Are we on the verge of real health reform?
We’re not even close – and if you’re expecting anything meaningful to happen before 2020, you’re just not paying close enough attention.
That’s the assessment of Professor Ian Hickie, executive director of the Brain and Mind Research Institute at the University of Sydney.
And he thinks the Federal health reform bandwagon now visiting a hospital near you is just a distraction from the main game.
He writes:
“As I’ve expressed in an editorial in next week’s Medical Journal of Australia, this ‘consultation’ process is a major distraction.
What is clear is that the Government (assisted by the final report of the National Health and Hospitals Reform Commission) is rapidly retreating from any serious reform agenda.
Medicare Select, the reform previously known as ‘Option C’ (i.e. competitive national social insurance) has been sent to the back-blocks of Woden for a well-earned period of long-service leave. Regional health providers (Option B) are not on the agenda either.
Inevitably, a future (and somewhat braver) Government will be forced to revisit the issue of genuine health reform (in about 2020). At that time it will dust off the NHHRC interim report and have another look at a
financing system that had some real chance of changing the way that health care is delivered in this country.

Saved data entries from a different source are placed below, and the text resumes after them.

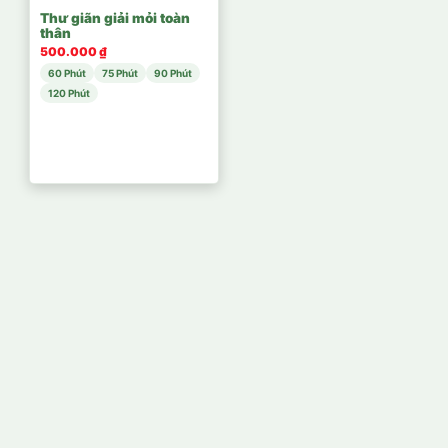
Thư giãn giải mỏi toàn
thân
500.000 ₫
60 Phút
75 Phút
90 Phút
120 Phút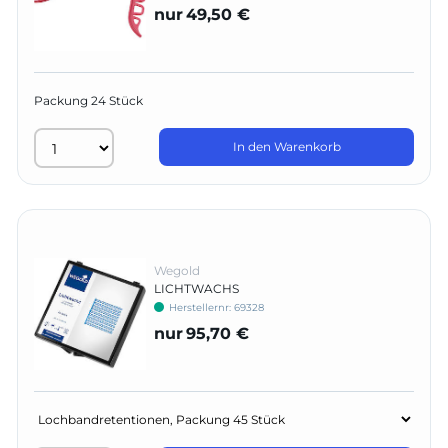
nur
49,50 €
Packung 24 Stück
In den Warenkorb
Wegold
LICHTWACHS
Herstellernr:
69328
nur
95,70 €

In health, as in most human endeavours in the modern world, you get the health care system you pay for. If you pay for disconnected services, a narrow focus on acute care and one-off (i.e. fee-for-service) procedures
and other interventions – then that is what you’ll get.
The really neglected areas of chronic disease management, dental care, mental health, indigenous health, youth health and coordinated aged care will remain at the bottom of the pile.
The Government has already demonstrated its real (political) priorities through its major new investments in acute care hospitals, cancer care and reducing surgical waiting lists.
While the major economic stimulus package prioritised the retail sector (do we really need two plasma screen TVs in every Australian home?) and basic educational infrastructure, the health services and medical research sectors were obviously low priorities.
In the meantime, this round of hospital-centric public relations events will keep everybody chattering till we all quit for Xmas.
Clearly it is designed principally to soften us up for another round of public ‘hospital’ reform (i.e. senior Woden officials telling the States to get their act together).
Any one who has sat through “the (powerpoint) presentation’ that goes with these hospital-based events will realise rather quickly that we are not on the precipice of major ‘health’ reform.
There is no serious discussion about changing how the money flows or opening up the sector to a new breed of regional or national health care providers.
The most likely outcome for the post-2010 election period is some more money, a lot more talk and the same old divided Federal-State delivery system.”
The state of dental care in this country is abysmal. I don’t know how they can get away with charging $2,000 for a root canal procedure. Even a decent level of insurance won’t cover 50% of that.
Perhaps I am slightly embittered by my recent personal experiences – after a botched first attempt by my dentist, I was forwarded ($300 later) to an endodontist who was also unable to complete the procedure, but let my wallet $400 lighter because he decided to take copious amounts of unnecessary x-rays throughout the procedure. He then shunted me back to the original dentist for a tooth extraction that cost hundreds more.
Unless the government can find a way to reign in the hyper-inflated fees and dodgy practices, our local industry can go to hell for all I care – I’m taking up the glowing reports from my friends and getting any future work done overseas for much cheaper, with a holiday thrown in to boot.
The Government may have a good reason to hesitate. Both options B and C involve constructing a very expensive bureaucratic layer over the current primary care system, the essential difference between them is whether that structure is in private or public hands.
Both are very twentieth-century solutions, the existence of a shared health record through the Internet may make this bureaucracy unnecessary to providing co-ordinated care.
Another point is a very practical implementation one. In the public mental health system o patients are required to turn up to services through the mental health act, and doctors through the College training requirements, it doesn’t matter how dysfunctionally they are managed.
In primary care neither control lever is available, so it’s unclear how a new system would survive in the medical labour marketplace: private clinics could always pay higher salaries as they don’t have to support the multidisciplinary team and the 10 layers of managers that go with it, and primary care patients are all voluntary, even the psychotic ones: you can’t stop them from following their doctors into the private sector.